In terms of the position of deputy leader/deputy prime minister: I completely agreed with Cruddas's idea of separating those. I wanted a deputy leader for the party, who'd be there for us: the members, not someone who would just sit in the cabinet with the rest of them, nodding along and tangled up in collective responsibility for every disastrous decision or direction taken. Outwith the cabinet the Deputy has the potential (imo) to push the agenda within the party and bring pressure to bear on the leadership from the membership body. I notice that Harman has singularly refused to take on that role.
What possible good is a Deputy Leader of the party who is also a Deputy PM ? Gordon's right arm is not going to raise itself against him.
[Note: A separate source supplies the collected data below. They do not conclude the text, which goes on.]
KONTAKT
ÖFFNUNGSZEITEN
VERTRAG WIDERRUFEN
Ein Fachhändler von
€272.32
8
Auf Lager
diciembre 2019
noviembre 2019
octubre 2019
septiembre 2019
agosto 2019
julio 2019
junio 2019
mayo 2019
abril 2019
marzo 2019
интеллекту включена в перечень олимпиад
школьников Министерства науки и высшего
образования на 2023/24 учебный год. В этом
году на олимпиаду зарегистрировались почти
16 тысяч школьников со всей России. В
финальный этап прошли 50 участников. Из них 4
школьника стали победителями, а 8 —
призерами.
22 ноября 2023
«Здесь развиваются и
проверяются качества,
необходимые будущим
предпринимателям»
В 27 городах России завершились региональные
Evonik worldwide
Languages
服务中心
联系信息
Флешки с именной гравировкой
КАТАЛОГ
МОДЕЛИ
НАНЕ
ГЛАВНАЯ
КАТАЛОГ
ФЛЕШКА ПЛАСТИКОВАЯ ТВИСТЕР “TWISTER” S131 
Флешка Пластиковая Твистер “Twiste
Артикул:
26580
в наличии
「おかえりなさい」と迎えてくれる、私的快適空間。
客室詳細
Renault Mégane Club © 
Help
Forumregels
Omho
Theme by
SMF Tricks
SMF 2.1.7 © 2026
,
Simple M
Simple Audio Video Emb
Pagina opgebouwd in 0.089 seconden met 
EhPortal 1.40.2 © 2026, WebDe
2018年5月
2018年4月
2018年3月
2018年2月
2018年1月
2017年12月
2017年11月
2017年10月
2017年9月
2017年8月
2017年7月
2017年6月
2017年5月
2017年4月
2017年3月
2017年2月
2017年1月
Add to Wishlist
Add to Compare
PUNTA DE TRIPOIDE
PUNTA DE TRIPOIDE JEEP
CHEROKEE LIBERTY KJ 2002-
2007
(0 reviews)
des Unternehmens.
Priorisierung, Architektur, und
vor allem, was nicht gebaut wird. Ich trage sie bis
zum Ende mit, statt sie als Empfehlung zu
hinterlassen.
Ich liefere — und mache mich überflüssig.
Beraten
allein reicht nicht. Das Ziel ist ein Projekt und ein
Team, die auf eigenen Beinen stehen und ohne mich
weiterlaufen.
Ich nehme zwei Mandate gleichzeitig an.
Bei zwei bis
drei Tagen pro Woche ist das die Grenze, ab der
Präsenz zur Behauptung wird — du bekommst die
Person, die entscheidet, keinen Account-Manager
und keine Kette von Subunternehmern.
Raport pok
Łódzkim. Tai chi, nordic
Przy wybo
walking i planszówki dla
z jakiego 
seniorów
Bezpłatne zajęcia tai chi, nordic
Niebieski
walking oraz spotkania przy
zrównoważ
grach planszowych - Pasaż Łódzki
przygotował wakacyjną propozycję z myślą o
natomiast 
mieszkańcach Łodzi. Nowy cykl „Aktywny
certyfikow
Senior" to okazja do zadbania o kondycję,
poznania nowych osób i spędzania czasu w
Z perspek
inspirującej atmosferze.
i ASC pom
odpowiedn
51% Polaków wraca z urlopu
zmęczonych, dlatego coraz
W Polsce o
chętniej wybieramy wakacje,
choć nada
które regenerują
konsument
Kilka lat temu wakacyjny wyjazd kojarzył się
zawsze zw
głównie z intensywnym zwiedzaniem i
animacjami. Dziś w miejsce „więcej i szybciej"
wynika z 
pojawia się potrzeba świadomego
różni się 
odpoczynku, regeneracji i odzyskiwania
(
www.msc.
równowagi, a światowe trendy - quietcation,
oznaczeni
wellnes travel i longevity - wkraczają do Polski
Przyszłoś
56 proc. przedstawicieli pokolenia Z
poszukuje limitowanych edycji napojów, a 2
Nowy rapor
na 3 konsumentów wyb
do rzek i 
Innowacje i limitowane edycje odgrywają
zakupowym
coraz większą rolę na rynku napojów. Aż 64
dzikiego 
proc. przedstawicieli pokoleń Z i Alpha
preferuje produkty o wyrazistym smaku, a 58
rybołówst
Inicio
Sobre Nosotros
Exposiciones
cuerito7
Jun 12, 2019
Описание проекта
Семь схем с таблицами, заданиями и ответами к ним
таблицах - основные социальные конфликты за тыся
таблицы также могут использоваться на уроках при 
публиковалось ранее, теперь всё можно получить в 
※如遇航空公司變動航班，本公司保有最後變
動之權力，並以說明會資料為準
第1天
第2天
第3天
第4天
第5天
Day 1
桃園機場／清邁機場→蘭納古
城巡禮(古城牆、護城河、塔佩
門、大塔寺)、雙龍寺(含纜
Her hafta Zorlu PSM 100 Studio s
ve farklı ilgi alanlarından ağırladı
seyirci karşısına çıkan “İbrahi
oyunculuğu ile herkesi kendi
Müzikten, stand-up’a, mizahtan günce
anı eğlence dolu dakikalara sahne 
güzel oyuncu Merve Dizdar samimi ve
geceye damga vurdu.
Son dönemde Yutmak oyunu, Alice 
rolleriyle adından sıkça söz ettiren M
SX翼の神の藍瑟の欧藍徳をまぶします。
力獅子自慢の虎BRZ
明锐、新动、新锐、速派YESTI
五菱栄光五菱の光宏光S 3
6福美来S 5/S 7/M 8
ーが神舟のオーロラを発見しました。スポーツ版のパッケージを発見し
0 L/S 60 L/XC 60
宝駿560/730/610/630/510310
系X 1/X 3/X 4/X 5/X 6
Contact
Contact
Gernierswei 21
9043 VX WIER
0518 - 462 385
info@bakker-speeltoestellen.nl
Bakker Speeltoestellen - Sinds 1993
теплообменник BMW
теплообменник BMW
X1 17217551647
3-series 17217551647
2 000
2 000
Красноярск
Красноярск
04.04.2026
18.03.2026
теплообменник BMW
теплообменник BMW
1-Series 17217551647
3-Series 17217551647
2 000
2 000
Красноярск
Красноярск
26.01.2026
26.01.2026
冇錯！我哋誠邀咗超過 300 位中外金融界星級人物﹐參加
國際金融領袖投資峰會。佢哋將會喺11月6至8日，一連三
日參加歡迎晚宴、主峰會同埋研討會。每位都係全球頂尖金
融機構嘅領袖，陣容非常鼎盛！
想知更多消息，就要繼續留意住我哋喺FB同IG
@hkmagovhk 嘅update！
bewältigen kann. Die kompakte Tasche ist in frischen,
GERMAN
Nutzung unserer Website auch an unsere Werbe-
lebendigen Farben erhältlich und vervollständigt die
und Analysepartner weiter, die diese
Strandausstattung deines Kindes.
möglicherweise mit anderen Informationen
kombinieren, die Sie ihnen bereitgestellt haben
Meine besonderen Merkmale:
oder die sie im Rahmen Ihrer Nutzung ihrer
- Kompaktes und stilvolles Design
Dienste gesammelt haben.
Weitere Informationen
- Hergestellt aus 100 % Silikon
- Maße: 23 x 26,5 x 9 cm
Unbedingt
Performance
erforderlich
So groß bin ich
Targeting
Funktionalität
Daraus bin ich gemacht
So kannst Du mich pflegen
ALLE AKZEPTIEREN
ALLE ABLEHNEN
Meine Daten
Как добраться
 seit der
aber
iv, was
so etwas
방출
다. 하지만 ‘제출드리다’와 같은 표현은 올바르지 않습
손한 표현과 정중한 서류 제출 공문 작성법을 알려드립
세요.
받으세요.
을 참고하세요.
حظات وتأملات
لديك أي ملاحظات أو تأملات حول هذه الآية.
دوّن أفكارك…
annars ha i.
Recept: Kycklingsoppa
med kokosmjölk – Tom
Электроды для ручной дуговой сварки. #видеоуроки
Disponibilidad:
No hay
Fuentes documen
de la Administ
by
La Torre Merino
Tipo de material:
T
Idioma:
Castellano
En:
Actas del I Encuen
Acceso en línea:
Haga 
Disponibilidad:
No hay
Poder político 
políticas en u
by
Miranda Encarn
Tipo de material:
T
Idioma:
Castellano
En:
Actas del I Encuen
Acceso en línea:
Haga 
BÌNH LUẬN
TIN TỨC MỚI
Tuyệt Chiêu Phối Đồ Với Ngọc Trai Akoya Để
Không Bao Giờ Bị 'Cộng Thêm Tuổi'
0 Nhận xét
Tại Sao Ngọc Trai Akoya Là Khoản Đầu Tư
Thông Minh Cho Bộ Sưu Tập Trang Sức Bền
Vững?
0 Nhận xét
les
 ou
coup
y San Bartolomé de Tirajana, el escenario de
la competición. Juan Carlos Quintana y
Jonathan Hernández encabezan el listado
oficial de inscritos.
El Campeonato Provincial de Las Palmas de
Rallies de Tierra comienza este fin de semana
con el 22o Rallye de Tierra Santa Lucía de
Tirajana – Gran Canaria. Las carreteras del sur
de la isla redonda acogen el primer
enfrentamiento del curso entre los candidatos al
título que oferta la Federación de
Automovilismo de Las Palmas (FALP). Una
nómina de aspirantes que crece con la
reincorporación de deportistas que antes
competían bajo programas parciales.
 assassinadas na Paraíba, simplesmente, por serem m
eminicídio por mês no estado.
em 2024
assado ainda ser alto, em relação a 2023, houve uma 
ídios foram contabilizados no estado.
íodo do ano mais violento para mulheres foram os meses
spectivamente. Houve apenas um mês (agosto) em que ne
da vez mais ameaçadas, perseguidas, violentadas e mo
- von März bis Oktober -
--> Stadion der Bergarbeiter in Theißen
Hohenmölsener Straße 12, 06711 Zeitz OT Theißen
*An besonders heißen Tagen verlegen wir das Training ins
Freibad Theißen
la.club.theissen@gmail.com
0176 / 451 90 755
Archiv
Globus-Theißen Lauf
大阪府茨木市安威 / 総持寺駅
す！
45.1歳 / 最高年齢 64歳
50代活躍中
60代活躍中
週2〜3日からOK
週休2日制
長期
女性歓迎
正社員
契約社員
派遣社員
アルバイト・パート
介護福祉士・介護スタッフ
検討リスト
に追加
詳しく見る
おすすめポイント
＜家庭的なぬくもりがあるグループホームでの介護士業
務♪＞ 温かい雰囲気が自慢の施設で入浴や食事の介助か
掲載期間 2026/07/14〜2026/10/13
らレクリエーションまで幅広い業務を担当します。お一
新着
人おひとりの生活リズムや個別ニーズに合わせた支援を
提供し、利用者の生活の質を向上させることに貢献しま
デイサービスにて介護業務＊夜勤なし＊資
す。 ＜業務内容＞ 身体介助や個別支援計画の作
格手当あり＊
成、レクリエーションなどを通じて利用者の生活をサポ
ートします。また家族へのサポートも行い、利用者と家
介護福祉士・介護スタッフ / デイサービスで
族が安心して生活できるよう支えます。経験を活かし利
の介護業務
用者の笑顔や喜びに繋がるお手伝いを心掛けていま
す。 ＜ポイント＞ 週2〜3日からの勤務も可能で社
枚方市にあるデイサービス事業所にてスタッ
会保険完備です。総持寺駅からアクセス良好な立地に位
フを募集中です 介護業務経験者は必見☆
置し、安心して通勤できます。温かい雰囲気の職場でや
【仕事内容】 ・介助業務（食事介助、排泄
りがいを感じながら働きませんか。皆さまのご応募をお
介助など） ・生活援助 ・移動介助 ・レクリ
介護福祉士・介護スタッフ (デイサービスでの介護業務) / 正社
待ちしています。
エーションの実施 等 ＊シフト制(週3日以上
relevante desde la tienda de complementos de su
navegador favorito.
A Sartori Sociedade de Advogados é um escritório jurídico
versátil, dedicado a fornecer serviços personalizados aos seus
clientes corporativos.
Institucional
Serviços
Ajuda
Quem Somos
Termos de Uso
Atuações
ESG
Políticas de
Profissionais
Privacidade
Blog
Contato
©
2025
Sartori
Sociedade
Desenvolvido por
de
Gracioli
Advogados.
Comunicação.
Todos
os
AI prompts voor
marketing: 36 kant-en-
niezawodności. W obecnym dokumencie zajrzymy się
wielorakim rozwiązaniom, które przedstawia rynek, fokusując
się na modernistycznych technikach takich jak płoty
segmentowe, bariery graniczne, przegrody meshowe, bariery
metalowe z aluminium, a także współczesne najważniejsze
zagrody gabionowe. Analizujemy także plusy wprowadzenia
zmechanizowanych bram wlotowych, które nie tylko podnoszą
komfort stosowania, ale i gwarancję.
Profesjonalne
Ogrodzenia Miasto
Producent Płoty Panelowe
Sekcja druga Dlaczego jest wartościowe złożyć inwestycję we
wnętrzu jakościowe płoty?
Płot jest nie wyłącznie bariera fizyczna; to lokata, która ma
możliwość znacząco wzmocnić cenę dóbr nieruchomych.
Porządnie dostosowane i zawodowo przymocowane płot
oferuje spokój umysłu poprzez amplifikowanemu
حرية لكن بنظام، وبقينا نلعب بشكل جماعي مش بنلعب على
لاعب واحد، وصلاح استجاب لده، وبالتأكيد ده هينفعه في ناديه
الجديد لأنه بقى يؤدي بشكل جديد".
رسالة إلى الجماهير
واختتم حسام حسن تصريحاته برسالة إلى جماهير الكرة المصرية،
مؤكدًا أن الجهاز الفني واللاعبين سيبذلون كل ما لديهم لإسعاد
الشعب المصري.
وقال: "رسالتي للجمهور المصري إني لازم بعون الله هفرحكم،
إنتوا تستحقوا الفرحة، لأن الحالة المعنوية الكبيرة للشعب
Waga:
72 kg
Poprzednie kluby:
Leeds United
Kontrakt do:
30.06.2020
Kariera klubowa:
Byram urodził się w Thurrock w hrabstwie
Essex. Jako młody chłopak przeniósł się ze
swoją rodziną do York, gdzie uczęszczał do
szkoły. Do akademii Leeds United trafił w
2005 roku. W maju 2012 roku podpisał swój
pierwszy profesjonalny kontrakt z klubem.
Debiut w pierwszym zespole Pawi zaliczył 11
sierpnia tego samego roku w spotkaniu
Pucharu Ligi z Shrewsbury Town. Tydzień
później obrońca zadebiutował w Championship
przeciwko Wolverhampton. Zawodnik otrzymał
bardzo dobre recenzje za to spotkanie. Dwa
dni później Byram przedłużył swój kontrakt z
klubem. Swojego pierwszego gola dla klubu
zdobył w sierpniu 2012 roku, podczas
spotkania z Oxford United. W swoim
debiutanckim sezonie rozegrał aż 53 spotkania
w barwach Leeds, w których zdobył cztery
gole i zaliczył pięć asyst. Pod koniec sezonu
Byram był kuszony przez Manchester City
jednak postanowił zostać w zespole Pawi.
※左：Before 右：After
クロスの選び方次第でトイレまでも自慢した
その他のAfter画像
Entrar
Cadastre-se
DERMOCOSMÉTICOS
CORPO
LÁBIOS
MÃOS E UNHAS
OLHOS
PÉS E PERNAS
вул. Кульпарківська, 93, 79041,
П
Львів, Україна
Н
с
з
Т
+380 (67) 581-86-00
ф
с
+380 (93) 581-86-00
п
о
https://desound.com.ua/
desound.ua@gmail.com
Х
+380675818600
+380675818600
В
I think the leadership is well aware that the grassroots of the Party is well to the left of them. That's why they went to such lengths to keep John McD off the ballot paper.
I am sorry but there is no getting away from the fact that Jon Cruddas was instrumental, not just an innocent bystander,in there not being a contest. I have explained precisely why in a separate e-mail to dave.Yes, I would have voted for cruddas had that not been the case.
I also think the fact that he ruled out being in the Cabinet or Deputy PM was aa mistake. Tony Benn managed to be in the Cabinet and be left - by staying outside , that does not strengthen the left . We now have arguably the most right-wing Cabinet in Labour's history. And we are a long way from the agenda propsoed by either Cruddas or McDonnell. The left has to unite - I have no problem with that.
But I still say that the reason we are in this current mess is partly because we fell apart at the first hurdle in May last year. That must not happen again.....
The deputy leader is the one Cabinet member we appoint rather than the PM - I can't see why we'd want to ditch that last vestige of party influence on the government. The role you are asking for is an elected party chair: something I agree with entirely but should exist in addition to the deputy leader.
I think we'll have to agree to differ on that one Doctor Dunc. Thus far the practice of combining Deputy Leader and Deputy PM hasn't produced shining results.